> **What you should do**
Among the entries below, how many lines include "Reina"? Answer with the number only.

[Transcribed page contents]
***
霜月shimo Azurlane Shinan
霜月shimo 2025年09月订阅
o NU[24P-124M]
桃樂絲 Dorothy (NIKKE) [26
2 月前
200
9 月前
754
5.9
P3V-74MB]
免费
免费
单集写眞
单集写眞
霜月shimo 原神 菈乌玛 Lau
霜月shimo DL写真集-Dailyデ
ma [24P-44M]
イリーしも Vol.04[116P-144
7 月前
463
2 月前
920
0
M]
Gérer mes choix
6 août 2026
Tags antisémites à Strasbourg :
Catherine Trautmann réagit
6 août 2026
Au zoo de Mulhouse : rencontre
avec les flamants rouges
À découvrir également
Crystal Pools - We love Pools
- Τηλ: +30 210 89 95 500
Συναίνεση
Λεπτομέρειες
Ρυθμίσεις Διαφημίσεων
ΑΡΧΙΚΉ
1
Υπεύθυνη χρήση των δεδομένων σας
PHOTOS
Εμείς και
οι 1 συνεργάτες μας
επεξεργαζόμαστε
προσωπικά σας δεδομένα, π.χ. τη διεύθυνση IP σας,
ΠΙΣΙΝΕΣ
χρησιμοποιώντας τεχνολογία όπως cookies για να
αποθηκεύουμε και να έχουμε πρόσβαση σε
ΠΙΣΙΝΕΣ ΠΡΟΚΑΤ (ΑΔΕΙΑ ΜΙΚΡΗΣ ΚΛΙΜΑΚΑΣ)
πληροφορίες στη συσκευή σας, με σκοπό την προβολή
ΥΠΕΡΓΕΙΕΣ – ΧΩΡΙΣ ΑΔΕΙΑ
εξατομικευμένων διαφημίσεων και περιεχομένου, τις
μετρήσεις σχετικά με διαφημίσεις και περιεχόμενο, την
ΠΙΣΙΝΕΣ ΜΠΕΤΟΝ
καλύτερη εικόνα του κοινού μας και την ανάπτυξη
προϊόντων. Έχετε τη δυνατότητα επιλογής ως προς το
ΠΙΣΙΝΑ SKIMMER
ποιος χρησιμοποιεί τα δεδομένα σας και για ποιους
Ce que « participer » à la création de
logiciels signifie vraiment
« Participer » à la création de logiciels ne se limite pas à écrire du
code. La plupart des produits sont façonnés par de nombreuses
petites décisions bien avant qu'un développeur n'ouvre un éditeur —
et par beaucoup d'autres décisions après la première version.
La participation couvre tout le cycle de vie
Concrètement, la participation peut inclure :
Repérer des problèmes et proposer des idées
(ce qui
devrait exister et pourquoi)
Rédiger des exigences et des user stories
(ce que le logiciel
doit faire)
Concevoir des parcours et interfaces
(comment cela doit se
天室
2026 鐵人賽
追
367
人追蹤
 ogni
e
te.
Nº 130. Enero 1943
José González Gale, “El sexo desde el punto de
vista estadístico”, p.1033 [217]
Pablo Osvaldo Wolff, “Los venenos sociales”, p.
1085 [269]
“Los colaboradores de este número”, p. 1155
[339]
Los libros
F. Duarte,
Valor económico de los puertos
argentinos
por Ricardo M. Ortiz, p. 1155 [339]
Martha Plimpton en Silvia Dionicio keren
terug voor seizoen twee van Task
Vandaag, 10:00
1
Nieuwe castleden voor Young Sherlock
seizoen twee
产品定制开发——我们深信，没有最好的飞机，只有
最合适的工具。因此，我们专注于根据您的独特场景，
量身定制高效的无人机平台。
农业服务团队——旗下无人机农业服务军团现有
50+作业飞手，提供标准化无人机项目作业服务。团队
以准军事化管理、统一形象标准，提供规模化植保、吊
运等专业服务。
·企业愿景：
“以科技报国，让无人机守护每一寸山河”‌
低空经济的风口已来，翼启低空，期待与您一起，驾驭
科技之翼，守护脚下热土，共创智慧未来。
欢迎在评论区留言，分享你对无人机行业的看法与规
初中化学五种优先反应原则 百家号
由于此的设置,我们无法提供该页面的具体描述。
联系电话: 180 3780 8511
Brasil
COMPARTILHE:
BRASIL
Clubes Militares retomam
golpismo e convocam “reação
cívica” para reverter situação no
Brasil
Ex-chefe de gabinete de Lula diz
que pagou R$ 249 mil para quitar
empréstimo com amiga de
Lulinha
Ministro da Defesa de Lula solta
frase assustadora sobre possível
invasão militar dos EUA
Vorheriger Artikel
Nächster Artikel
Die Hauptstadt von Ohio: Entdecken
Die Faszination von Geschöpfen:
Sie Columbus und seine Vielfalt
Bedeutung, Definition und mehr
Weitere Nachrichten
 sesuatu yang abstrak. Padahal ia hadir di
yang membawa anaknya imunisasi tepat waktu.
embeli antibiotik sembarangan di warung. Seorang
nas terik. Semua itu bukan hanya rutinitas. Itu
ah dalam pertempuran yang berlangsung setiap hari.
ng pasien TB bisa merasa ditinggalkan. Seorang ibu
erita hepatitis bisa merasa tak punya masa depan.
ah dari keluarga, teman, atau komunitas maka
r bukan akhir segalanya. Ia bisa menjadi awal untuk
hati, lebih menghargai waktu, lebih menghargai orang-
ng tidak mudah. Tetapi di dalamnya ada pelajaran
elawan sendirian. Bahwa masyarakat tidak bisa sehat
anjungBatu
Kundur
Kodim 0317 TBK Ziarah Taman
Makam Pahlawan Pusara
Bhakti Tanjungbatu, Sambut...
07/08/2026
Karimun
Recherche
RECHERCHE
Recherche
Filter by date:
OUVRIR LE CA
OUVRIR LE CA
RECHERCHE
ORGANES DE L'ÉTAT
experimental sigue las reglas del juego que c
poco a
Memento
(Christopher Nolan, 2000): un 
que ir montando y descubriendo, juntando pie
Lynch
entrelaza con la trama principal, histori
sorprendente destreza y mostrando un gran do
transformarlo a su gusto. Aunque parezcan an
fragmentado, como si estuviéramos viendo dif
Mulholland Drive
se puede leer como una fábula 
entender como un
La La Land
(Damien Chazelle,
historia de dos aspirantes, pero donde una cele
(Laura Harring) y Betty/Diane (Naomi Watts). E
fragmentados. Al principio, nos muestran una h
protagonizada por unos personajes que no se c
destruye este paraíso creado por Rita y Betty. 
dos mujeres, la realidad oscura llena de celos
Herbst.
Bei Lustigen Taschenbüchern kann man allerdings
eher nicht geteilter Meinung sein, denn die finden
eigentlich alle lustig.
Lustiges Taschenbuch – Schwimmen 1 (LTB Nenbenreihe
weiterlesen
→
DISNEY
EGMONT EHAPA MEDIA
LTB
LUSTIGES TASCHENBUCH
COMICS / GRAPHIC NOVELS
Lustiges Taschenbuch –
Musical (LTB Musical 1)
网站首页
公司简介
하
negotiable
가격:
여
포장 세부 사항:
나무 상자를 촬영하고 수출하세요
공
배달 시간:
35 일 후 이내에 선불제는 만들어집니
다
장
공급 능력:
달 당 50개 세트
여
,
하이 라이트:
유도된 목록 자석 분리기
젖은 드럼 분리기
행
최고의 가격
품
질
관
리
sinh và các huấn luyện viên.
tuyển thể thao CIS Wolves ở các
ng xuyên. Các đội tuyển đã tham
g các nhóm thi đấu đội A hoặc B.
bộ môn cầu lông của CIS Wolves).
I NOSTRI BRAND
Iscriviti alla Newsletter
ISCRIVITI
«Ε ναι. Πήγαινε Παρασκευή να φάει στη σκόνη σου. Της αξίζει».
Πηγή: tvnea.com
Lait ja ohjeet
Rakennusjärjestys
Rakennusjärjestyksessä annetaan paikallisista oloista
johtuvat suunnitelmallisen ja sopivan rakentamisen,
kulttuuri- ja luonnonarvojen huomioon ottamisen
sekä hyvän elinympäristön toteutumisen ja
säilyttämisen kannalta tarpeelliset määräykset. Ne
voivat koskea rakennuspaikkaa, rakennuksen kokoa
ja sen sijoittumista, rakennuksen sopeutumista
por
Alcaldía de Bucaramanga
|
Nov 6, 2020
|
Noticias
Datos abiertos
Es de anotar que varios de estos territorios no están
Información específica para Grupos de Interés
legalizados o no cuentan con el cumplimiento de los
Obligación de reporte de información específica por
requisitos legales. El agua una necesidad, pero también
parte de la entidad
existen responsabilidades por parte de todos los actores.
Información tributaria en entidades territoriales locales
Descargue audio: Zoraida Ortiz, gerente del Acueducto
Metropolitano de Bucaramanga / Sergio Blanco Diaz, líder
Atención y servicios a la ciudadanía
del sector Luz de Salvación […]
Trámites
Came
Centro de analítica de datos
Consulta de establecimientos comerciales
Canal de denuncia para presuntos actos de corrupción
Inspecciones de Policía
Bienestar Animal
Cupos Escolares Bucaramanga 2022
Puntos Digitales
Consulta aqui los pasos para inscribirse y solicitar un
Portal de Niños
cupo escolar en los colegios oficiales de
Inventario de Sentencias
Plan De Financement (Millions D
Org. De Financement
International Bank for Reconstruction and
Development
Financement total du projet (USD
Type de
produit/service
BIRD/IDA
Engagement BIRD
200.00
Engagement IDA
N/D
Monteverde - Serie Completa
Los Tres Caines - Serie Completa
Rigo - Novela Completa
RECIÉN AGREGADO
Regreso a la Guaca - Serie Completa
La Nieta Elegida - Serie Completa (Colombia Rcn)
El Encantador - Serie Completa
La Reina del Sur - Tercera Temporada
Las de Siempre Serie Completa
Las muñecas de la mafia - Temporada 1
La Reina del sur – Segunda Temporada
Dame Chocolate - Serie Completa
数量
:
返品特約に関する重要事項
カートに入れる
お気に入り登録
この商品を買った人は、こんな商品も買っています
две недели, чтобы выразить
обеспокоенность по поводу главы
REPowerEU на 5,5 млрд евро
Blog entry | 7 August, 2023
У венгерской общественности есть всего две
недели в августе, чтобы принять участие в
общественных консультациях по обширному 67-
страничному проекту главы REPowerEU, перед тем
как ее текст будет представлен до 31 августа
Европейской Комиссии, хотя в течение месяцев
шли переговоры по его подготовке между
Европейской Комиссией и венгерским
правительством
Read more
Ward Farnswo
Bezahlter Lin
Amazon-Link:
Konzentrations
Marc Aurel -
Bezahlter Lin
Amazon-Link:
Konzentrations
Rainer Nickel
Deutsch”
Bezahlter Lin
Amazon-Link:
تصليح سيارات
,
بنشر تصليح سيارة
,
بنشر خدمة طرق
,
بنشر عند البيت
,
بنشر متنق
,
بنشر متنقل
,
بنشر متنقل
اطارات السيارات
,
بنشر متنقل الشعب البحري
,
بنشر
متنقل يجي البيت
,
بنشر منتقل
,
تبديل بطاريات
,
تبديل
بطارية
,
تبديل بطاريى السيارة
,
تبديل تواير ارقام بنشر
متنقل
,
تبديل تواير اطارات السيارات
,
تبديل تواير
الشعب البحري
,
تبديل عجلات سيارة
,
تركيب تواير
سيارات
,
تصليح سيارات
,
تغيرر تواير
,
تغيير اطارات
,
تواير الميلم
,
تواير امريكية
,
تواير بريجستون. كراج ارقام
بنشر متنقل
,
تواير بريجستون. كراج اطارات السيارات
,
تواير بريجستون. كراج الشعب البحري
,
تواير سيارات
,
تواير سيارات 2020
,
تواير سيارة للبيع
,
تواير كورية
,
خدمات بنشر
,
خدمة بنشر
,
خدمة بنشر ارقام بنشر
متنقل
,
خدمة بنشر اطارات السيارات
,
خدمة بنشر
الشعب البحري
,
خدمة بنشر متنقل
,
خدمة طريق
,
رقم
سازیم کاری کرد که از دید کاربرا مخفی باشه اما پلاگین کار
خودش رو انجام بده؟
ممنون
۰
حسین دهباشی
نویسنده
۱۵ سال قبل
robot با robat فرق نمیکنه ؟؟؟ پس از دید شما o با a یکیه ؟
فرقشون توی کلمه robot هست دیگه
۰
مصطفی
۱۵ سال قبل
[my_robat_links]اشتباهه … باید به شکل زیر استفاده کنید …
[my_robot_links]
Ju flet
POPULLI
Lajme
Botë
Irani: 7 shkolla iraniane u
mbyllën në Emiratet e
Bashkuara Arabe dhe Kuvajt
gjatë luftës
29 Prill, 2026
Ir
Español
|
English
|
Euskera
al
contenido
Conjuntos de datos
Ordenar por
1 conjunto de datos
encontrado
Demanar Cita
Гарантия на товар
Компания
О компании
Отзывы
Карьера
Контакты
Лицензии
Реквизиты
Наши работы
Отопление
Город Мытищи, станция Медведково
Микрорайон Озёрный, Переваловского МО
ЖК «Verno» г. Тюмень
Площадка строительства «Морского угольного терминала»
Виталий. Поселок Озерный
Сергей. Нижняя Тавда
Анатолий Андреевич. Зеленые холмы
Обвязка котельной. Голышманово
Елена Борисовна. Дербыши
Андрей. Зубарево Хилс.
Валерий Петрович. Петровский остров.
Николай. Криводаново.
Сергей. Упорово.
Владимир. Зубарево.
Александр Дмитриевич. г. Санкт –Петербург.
***
> **Solution for this task**
2